I have followed and blogged on this case for some time.  As I had thought, the U.S. Supreme Court ruled that the Ninth Circuit’s decision, i.e. allowing OT pay for Service Advisers, was incorrect.  But, and this is a big “but,” the Court’s ruling was a limited one, as it sent the case back to the appellate court and ordered the Ninth Circuit to reconsider the matter without considering the USDOL regulations which the Justices opined were issued without adequate explanation.  The case is entitled Encino Motorcars LLC v. Hector Navarro et al.

Auto dealership row of cars
Copyright: happyalex / 123RF Stock Photo

The justices voted 6-2 to vacate the March 2015 decision.  In an opinion authored by Justice Anthony Kennedy, the Court stated that the FLSA “must be construed without placing controlling weight” on regulations issued by the U.S. Department of Labor in 2011.”  As the opinion read, “the unavoidable conclusion is that the 2011 regulation was issued without the reasoned explanation that was required in light of the [DOL’s] change in position and the significant reliance interests involved.  Because the decision below relied on Chevron deference to this regulation, it is appropriate to remand for the Court of Appeals to interpret the statute in the first instance.”

There had been a split in the Circuits on this issue.  The Ninth Circuit’s decision was counter to the other rulings by the Fourth and Fifth Circuits, both of which declined to adopt the DOL’s definitions.  The service advisers had urged that they did not sell cars or perform repairs and thus were non-exempt.  The employer contended that since the FLSA exempted salespeople “primarily engaged in selling or servicing automobiles” from overtime, the exemption “applies not just to those primarily engaged in selling, but also to those primarily engaged in servicing.”

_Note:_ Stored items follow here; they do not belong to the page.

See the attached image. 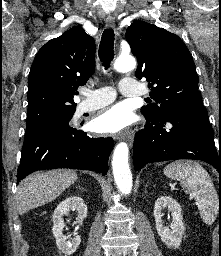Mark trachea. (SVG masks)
I'll return each instance as SVG.
<instances>
[{"label":"trachea","mask_w":221,"mask_h":256,"mask_svg":"<svg viewBox=\"0 0 221 256\" xmlns=\"http://www.w3.org/2000/svg\"><path fill=\"white\" fill-rule=\"evenodd\" d=\"M98 53L105 69H108L114 58V31L112 29L104 30Z\"/></svg>","instance_id":"3493384b"}]
</instances>
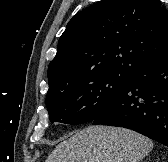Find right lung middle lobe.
Wrapping results in <instances>:
<instances>
[{"mask_svg": "<svg viewBox=\"0 0 168 162\" xmlns=\"http://www.w3.org/2000/svg\"><path fill=\"white\" fill-rule=\"evenodd\" d=\"M130 75L105 73L86 76L48 91L49 119L65 124L93 121L117 96Z\"/></svg>", "mask_w": 168, "mask_h": 162, "instance_id": "dd1d6c3e", "label": "right lung middle lobe"}]
</instances>
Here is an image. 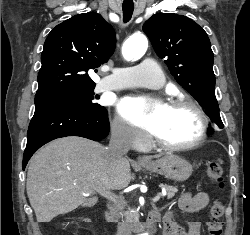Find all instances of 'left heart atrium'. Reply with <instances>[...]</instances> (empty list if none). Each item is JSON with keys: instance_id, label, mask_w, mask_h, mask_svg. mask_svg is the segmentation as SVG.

The DOL filed an amicus brief, contending that it was entitled to deference for its 2011 regulatory interpretation.  The Supreme Court disagreed, observing that the 2011 regulations ran contrary to a 2008 notice of proposed rulemaking in which the DOL indicated it would revise its regulations to say that the FLSA exemption covers service advisers.  The Court concluded that since the DOL’s prior position was that service advisers were exempt, its explanation for changing its position needed a more adequate explanation.

The Takeaway

This decision shows that the Supreme Court will not simply, or blindly, accept an agency’s change in a position, especially a long-held position, without a detailed explanation from that agency.  That is a very good thing.  The Court held that it was not its role to divine or speculate as to what the agency’s reasoning was on this matter.

Now, we will see if the Court takes the same position on other DOL changes. At a minimum, the agency now has forewarning that the Court might do just that.

After all, isn’t transparency a good thing?